Globalisierung Die Unternehmer der Globalisierung
Wie neun visionäre Unternehmer aus Schwellenländern ihre Firmen in wenigen Jahren zu Weltkonzernen gemacht haben und warum die Arroganz der Mitbewerber aus der Alten Welt ihnen dabei half.
America Movil
Carlos Slim: Der Günstling
Dass der Mexikaner Carlos Slim zum reichsten Mann der Welt und zum Global Player in der Telekommunikation aufsteigen konnte, hat er der Regierung in Mexico City zu verdanken.
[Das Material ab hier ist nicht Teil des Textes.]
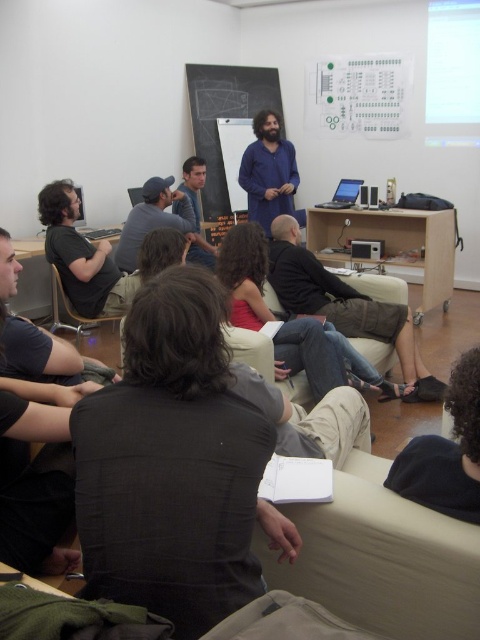 You are organizing a presentation and need to decide which item to place on a narrow shelf. The shelf can only hold items with a width of 10 cm or less. You have the blue cotton shirt at center and the matte black cap at center. Based on their sizes, which item can fit on the shelf?

The blue cotton shirt at center is thinner than the matte black cap at center, so the blue cotton shirt at center can fit on the shelf since it is thinner and likely within the 10 cm width limit.

From the picture: You are sitting on the beige couch and want to look at both the black cotton shirt at center and the dark gray shirt at left. Which one should you turn your head to the right to see?

To see the black cotton shirt at center, you should turn your head to the right because it is positioned to the right of the dark gray shirt at left.

Based on the photo, you are sitting at the back of the classroom and want to see both the matte black shirt at left and the matte blue shirt at center. Which one is lower in your field of view?

The matte black shirt at left is located below the matte blue shirt at center, so it is lower in your field of view. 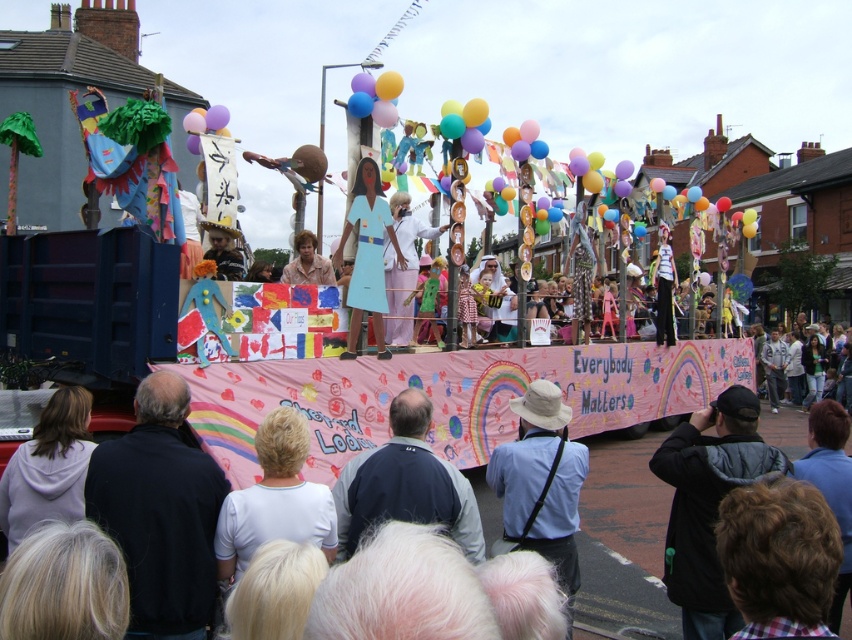 Question: Does black jacket at lower right appear on the right side of brown hair at lower right?

Choices:
 (A) yes
 (B) no

Answer: (A)

Question: Can you confirm if blue fabric at center is positioned to the right of matte yellow shirt at center?

Choices:
 (A) yes
 (B) no

Answer: (A)

Question: Which point appears farthest from the camera in this image?

Choices:
 (A) [x=698, y=579]
 (B) [x=753, y=524]

Answer: (A)

Question: Based on their relative distances, which object is nearer to the white matte shirt at lower center?

Choices:
 (A) black jacket at lower right
 (B) pink fabric dress at center
 (C) light purple hoodie at lower left
 (D) matte yellow shirt at center

Answer: (C)

Question: Does light purple hoodie at lower left appear under matte yellow shirt at center?

Choices:
 (A) no
 (B) yes

Answer: (B)

Question: Among these points, which one is nearest to the camera?

Choices:
 (A) (232, 554)
 (B) (386, 225)
 (C) (294, 266)
 (D) (766, 483)

Answer: (D) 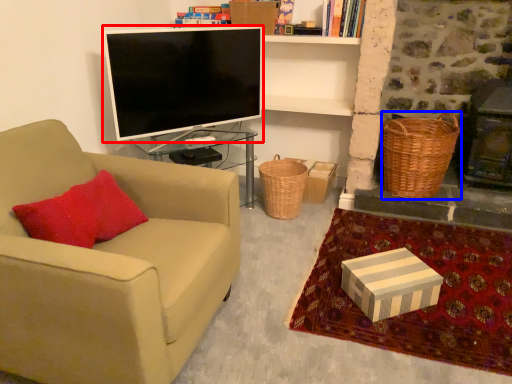 Question: Among these objects, which one is farthest to the camera, television (highlighted by a red box) or picnic basket (highlighted by a blue box)?

Choices:
 (A) television
 (B) picnic basket

Answer: (B) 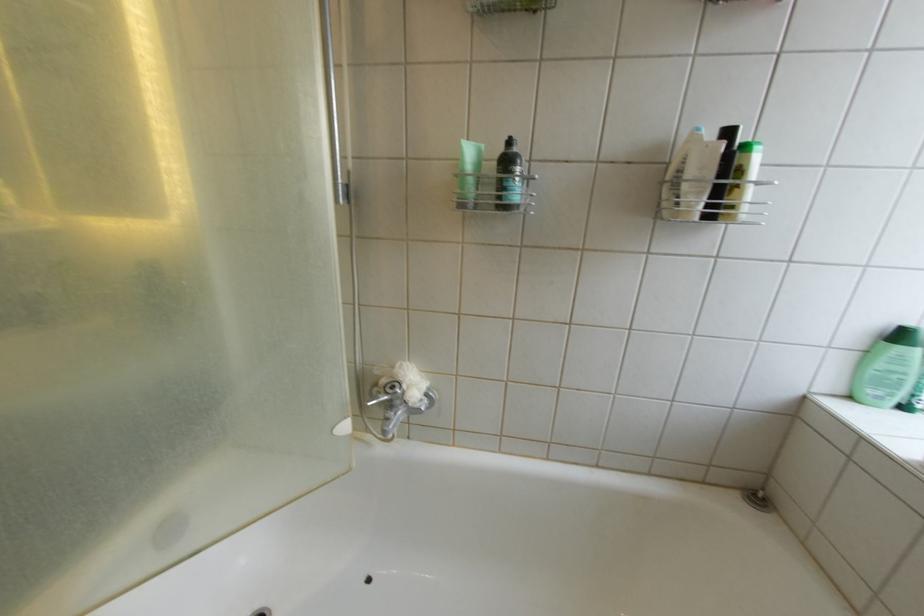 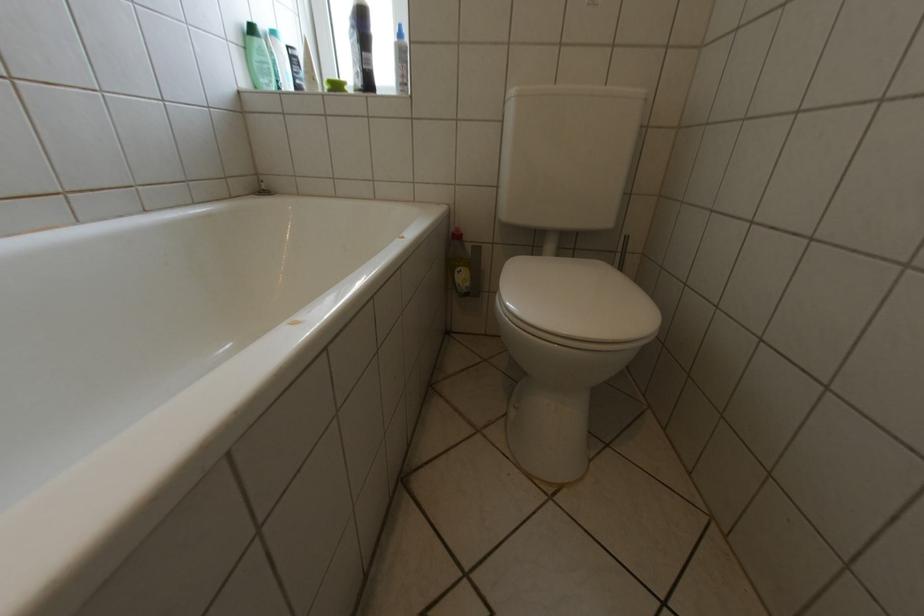 The point at (893,367) is marked in the first image. Where is the corresponding point in the second image?

(268, 59) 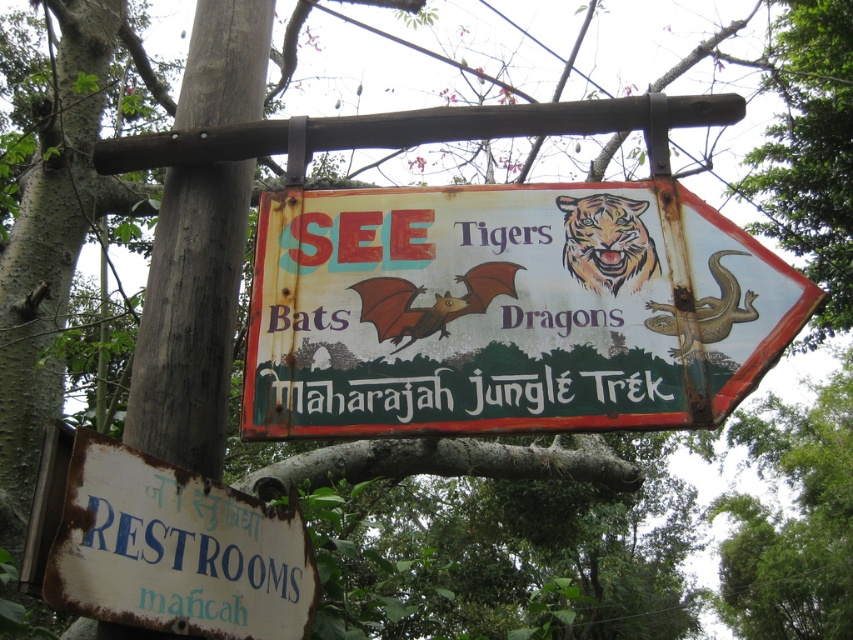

Als die staatliche Telefongesellschaft Telmex 1990 privatisiert wurde, bekam sein Konsortium den Zuschlag – zum Schnäppchenpreis von 1,8 Milliarden Dollar. Auch danach konnte er sich auf staatliche Schützenhilfe verlassen: Wettbewerber wurden kaum zugelassen, sogar die Gesprächsgebühren durfte der Telekomunternehmer ungestört erhöhen. Mit den Monopolgewinnen finanzierte der Günstling der Regierenden eine beispiellose Expansion in Mittel- und Südamerika: Bis auf Costa Rica, Venezuela und Bolivien ist America Movil in allen Ländern vertreten. Mit knapp 250 Millionen Kunden gehört das Unternehmen zu den größten Mobilfunkbetreibern weltweit und hat sogar die Deutsche Telekom überholt.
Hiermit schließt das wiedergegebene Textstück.